Drug traffickers now routinely break up their loads into smaller quantities to avoid stiffer federal penalties, law enforcement authorities say.
Thomas O’Sullivan, the chief criminal deputy county attorney in Santa Cruz County, Ariz., said that county prosecutors had begun to decline federal agents’ case referrals out of necessity.
In neighboring Pima County, which includes Tucson, Barbara LaWall, the county attorney, said she continued to take on federal cases but did know how much longer she would be able to do so.
“We’re prosecuting Border Patrol cases, national park cases, customs cases, D.E.A. cases — any cases in which they have 499 pounds of marijuana or less, because I don’t want the drug dealers to have no consequences whatsoever,” Ms. LaWall said. “But the rock and the hard place is that my jurisdiction, as most others are, is experiencing some real financial downturns.”

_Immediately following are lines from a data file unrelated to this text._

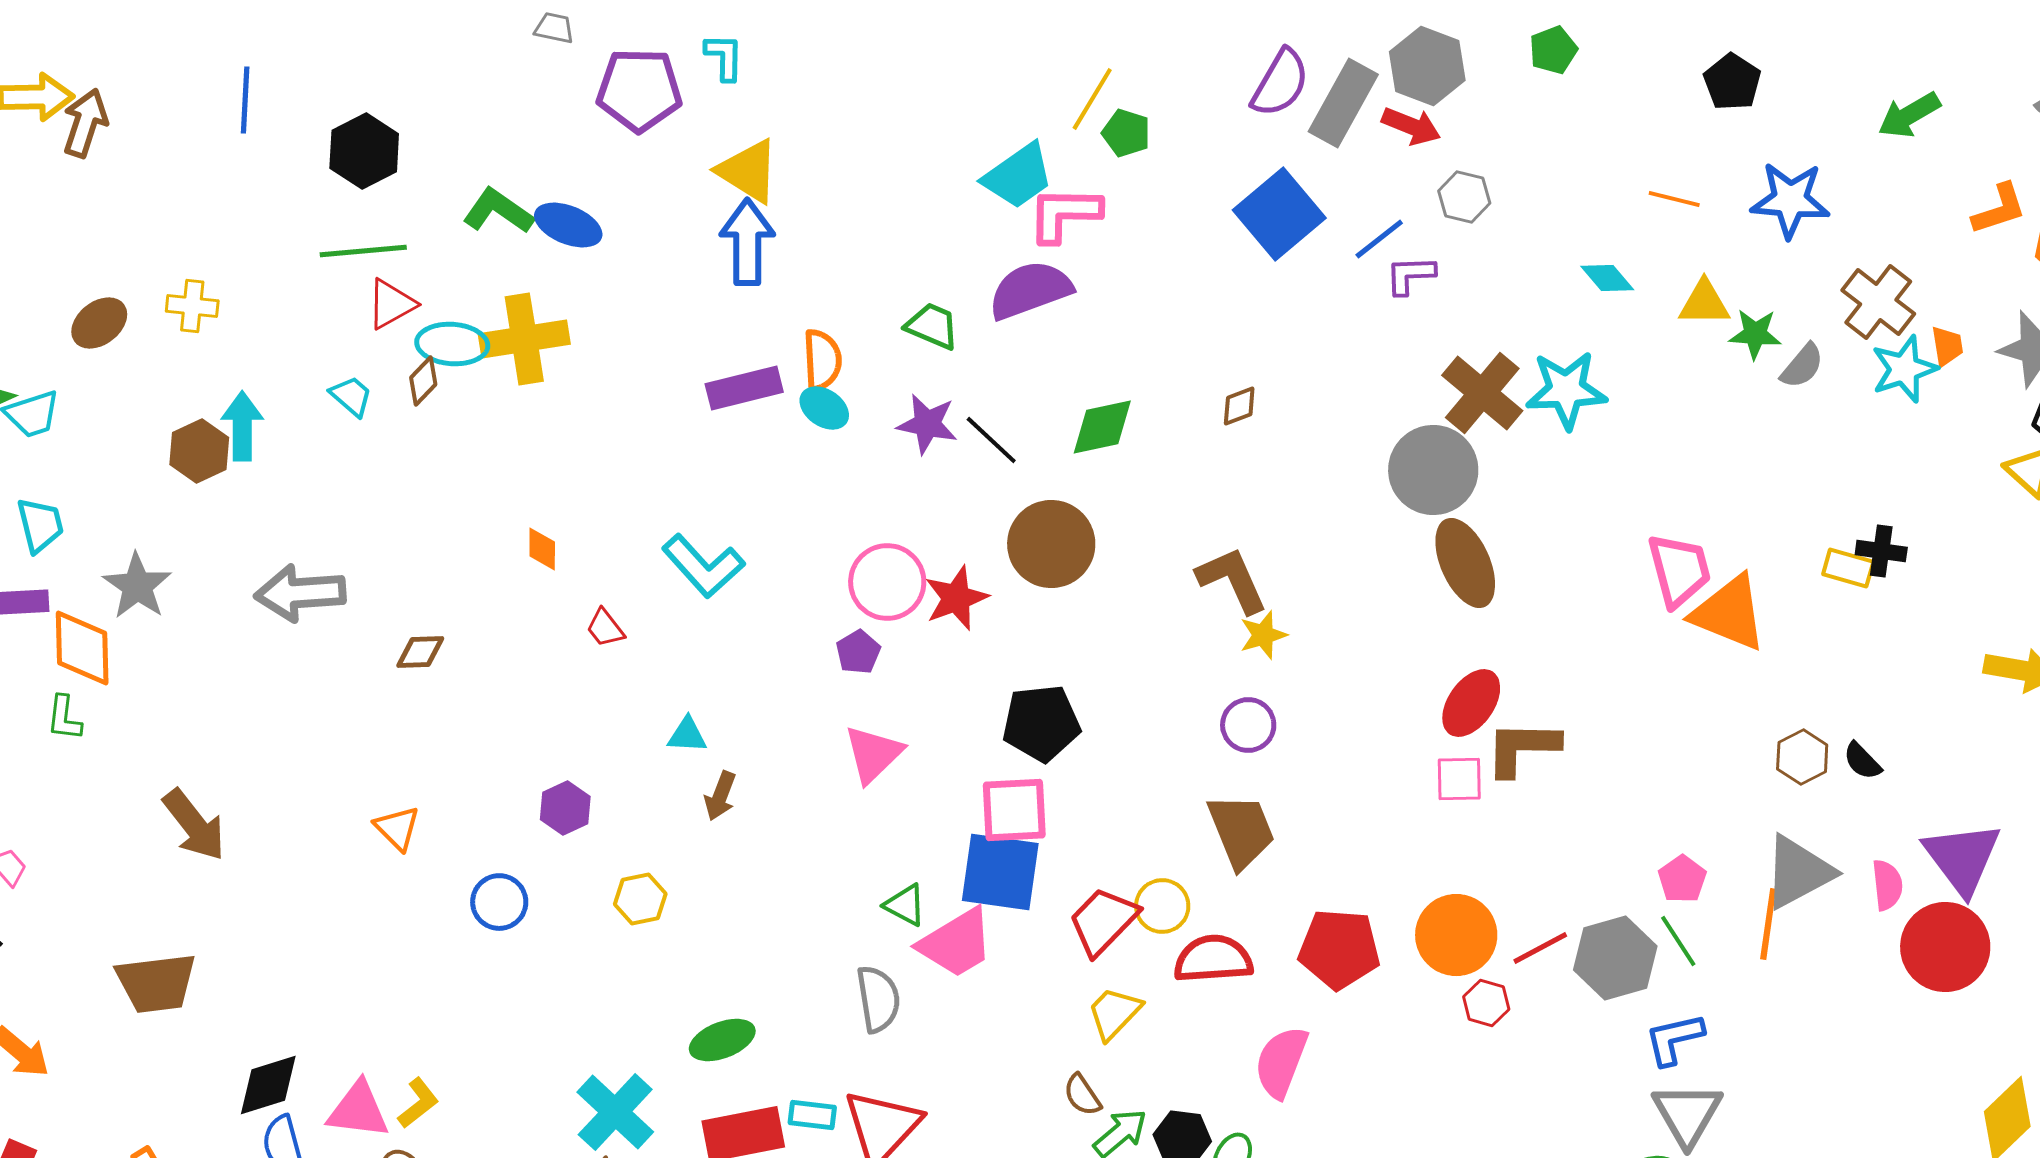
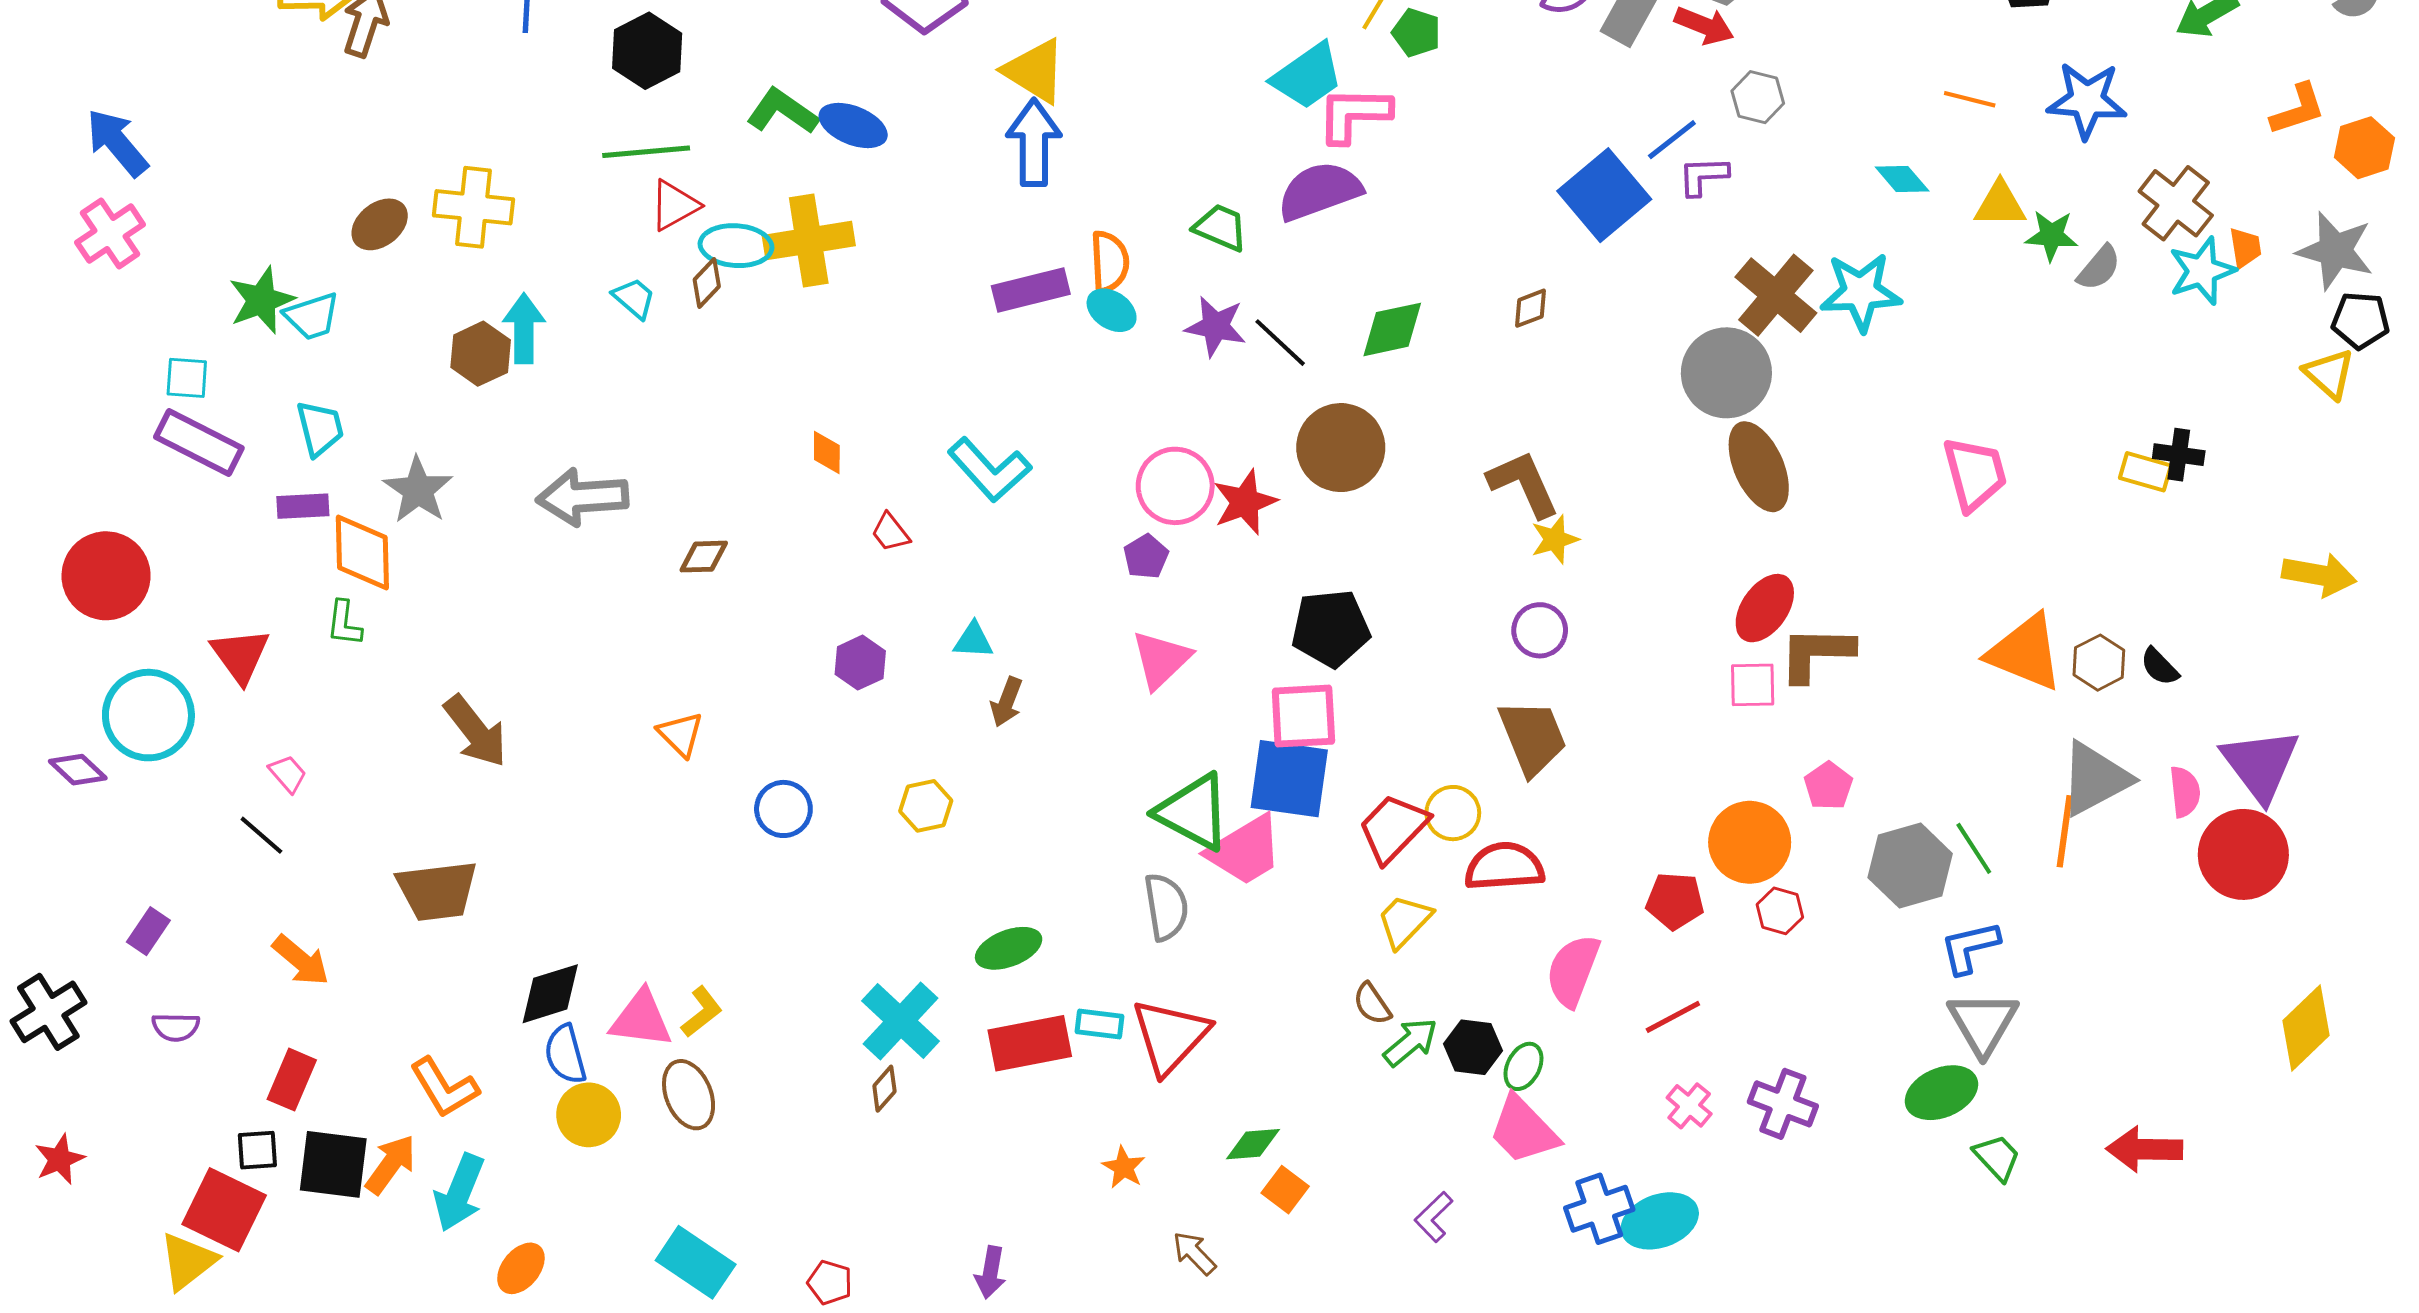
blue square: (1279, 214) -> (1604, 195), moved
yellow cross: (192, 306) -> (474, 207), size x1.5
orange triangle: (1729, 613) -> (2025, 652), moved
purple hexagon: (565, 808) -> (860, 663), moved
pink pentagon: (1682, 879) -> (1828, 786), moved
green triangle: (905, 905) -> (1193, 812), size x1.8
red line: (1540, 948) -> (1673, 1017), moved
red pentagon: (1339, 949) -> (1675, 901), moved, size x0.7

Representative Zoe Lofgren, a California Democrat who is a frequent critic of Justice Department priorities, said that federal agents also complained often to her about delays in wiretap requests, a hallmark of the kind of complex investigations that used to be a mainstay of federal cases.

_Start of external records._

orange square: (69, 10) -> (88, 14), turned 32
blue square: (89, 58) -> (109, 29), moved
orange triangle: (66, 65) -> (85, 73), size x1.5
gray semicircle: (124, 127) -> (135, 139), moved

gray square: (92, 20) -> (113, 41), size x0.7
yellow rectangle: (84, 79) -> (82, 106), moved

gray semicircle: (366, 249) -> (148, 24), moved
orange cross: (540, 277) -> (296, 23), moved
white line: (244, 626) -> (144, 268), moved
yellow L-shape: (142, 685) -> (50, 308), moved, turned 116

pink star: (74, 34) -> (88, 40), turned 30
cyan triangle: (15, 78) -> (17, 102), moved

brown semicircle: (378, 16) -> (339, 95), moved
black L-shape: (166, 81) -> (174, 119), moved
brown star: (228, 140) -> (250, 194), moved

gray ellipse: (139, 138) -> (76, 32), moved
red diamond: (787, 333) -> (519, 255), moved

“They’ve pulled so many U.S. attorneys off drug crimes and organized crime caseloads that federal agents are trying to get help from local district attorneys because they can’t wait six weeks for a wiretap order,” Ms. Lofgren said. “By then it’s too late to catch the bad guys.”

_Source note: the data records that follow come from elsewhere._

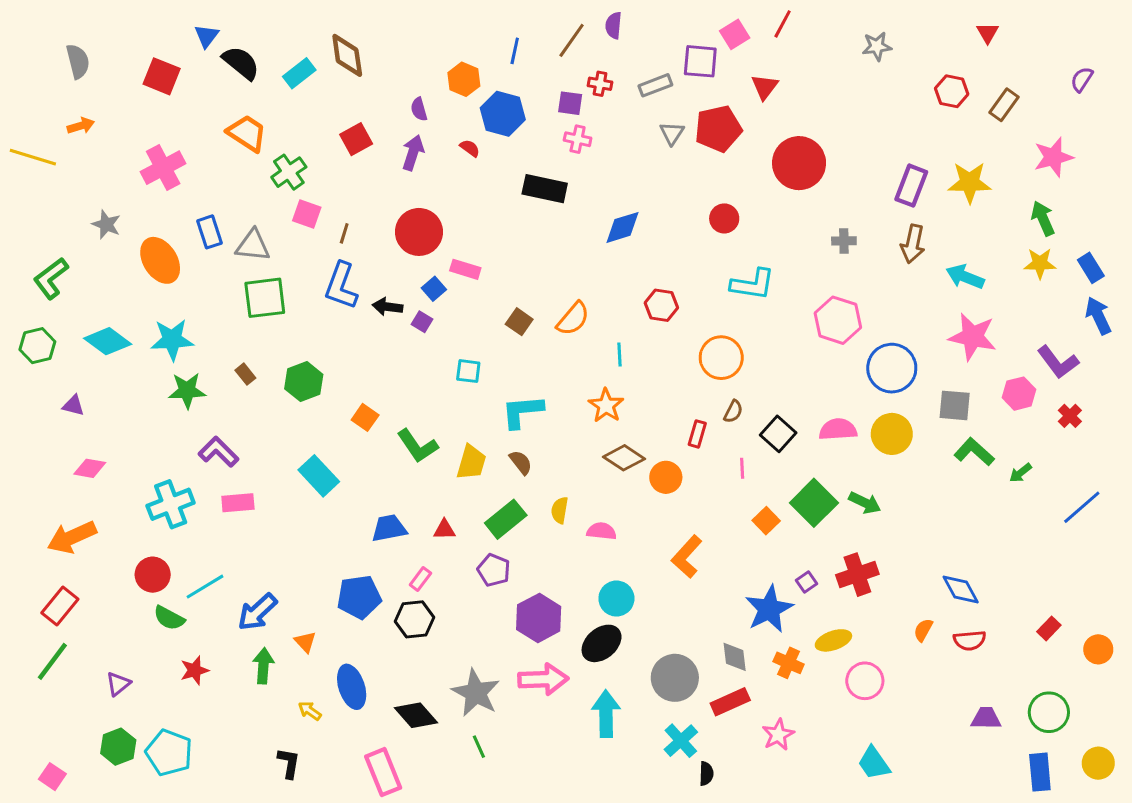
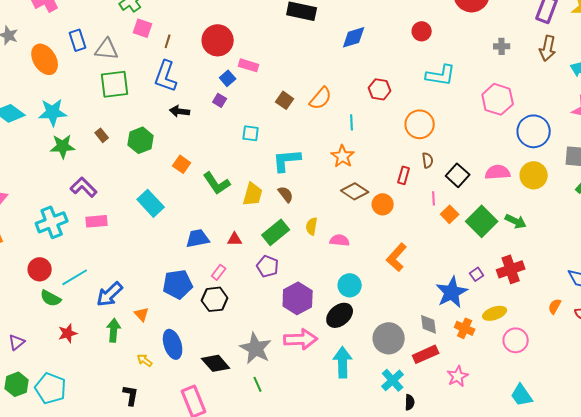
black arrow: (388, 307) -> (180, 111), moved
brown semicircle: (733, 411) -> (428, 160), turned -35
orange square: (766, 521) -> (450, 214), moved

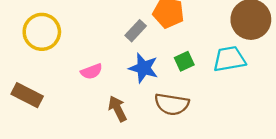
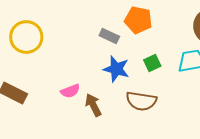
gray rectangle: (136, 31) -> (109, 36), turned 72
pink semicircle: (92, 71) -> (70, 91), moved

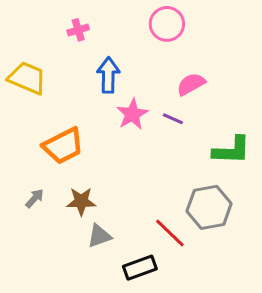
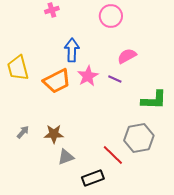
pink cross: (78, 30) -> (52, 10), moved
yellow trapezoid: (27, 78) -> (18, 68), moved, turned -128
orange trapezoid: (63, 146) -> (57, 81), moved

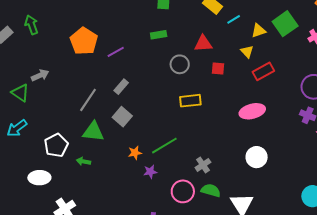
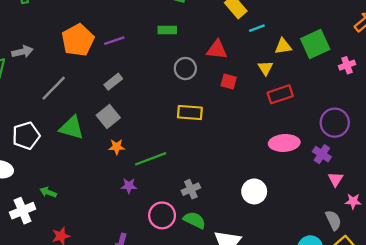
orange pentagon: (84, 41) -> (78, 40), moved
gray line: (88, 100) -> (54, 88), moved
pink ellipse: (252, 111) -> (284, 143), moved
orange star: (135, 153) -> (117, 147), moved
green arrow: (83, 161) -> (48, 192), moved

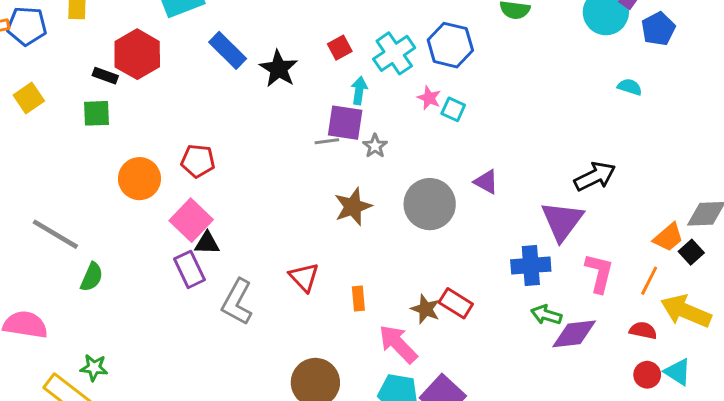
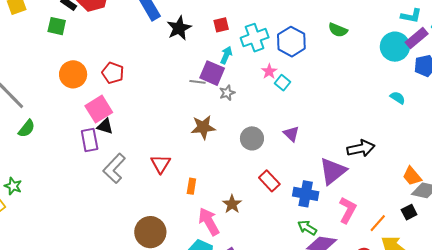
gray circle: (430, 204) -> (252, 138), size x0.7
orange trapezoid: (668, 237) -> (412, 176), moved, turned 75
red rectangle: (456, 303) -> (269, 181), moved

Federal agents requested 457 wiretaps in 2007, a 14-year low. Meanwhile, state and local prosecutors requested 1,751 wiretaps, more than triple the number in 1993.
Some local prosecutors say they are glad to take on the kinds of challenging cases that federal prosecutors used to handle. Ms. LaWall boasted about a racketeering conspiracy she recently prosecuted involving millions of dollars in illegal methamphetamine sales in Arizona. But Damon Mosler, the San Diego district attorney’s narcotic division chief, said financial constraints often limited his office’s ability to do things, like assisting federal agents monitoring drug trafficking organizations.
“That sometimes means I can’t keep supporting those other jurisdictions,” Mr. Mosler said.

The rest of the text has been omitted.